A long time ago, there was a big difference between PC and console gaming. The former often came with headaches. You’d fight with drivers, struggle with crashes, and grow ever more frustrated dealing with CD piracy checks and endless patches and updates. Meanwhile, consoles offered the exact opposite experience—just slam in a cartridge, and go!
That beautiful feature fell away when consoles joined the Internet. Suddenly there were servers to sign in to and updates to download and a whole bunch of hoops to jump through before you even got to play a game. Now, those early generations of Internet-connected consoles are becoming retro, and that’s introduced a whole new set of problems now the infrastructure is dying or dead. Boot up and play? You must be joking!

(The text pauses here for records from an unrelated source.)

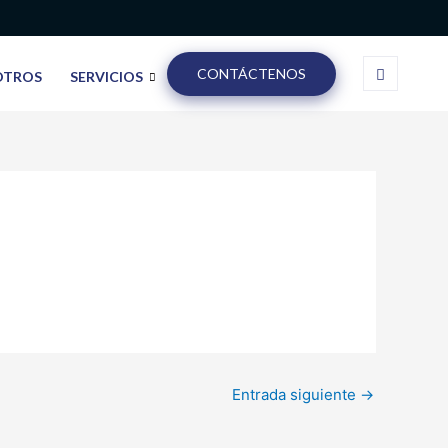
CONTÁCTENOS
OTROS
SERVICIOS
Entrada siguiente
→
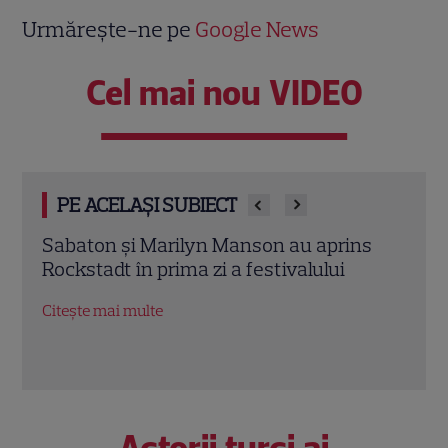
Urmărește-ne pe
Google News
Cel mai nou VIDEO
PE ACELAȘI SUBIECT
s
De ce să citești “Soți și amanți”? O
Oțelu
poveste despre iubiri imposibile și
mai 
adevăruri ascunse peste generații
meta
Citește mai multe
Citeș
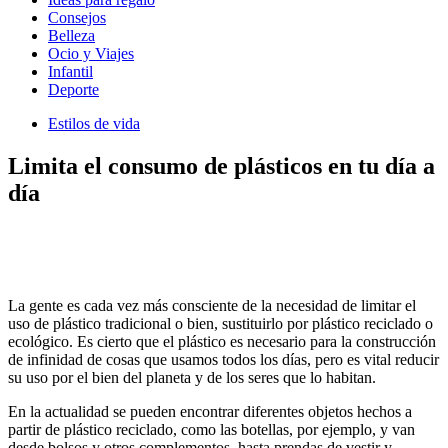
Consejos
Belleza
Ocio y Viajes
Infantil
Deporte
Estilos de vida
Limita el consumo de plásticos en tu día a
día
La gente es cada vez más consciente de la necesidad de limitar el
uso de plástico tradicional o bien, sustituirlo por plástico reciclado o
ecológico. Es cierto que el plástico es necesario para la construcción
de infinidad de cosas que usamos todos los días, pero es vital reducir
su uso por el bien del planeta y de los seres que lo habitan.
En la actualidad se pueden encontrar diferentes objetos hechos a
partir de plástico reciclado, como las botellas, por ejemplo, y van
desde bolsos y otros complementos, hasta prendas de vestir y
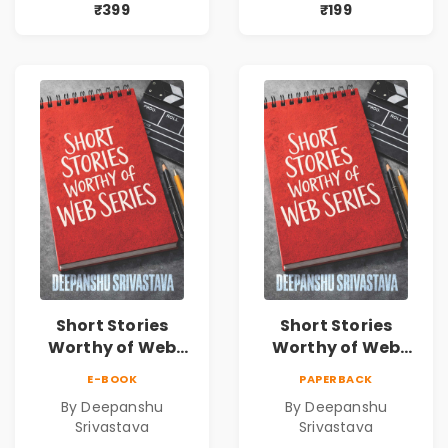
Muchhala
Muchhala
₹399
₹199
Short Stories
Short Stories
Worthy of Web
Worthy of Web
Series | Cinematic
Series | Cinematic
E-BOOK
PAPERBACK
Fiction by
Fiction by
By Deepanshu
By Deepanshu
Deepanshu
Deepanshu
Srivastava
Srivastava
Srivastava
Srivastava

I think the part that people miss when they make this argument is that consoles have always been cut down PCs. The NES and the Apple II both used MOS 6502 processors for instance. The main difference is how improved hardware capabilities have lended to software generalization across hardware platforms, which hasn’t been unique to the console market.
I don’t think that’s really so. The difference between game consoles and desktop computers historically has been the input peripherals and also the dedicated hardware built into said consoles specifically for video game functionality. These were architectures built specifically around video games, not general purpose computing. It’s not good enough to say that an Apple II and an NES have the “same” processor when the Apple lacks the hardware tile mapping functionality, independent background layer support, hardware sprite transparency, screen scrolling registers, etc. Nobody figured out how to hook an actual NES controller up to a home computer until much later, either. The NES could also have the Zapper, the Power Pad, the robot. Not so much on your PC or Apple. Hell, the original Apple 2 barely even supported color.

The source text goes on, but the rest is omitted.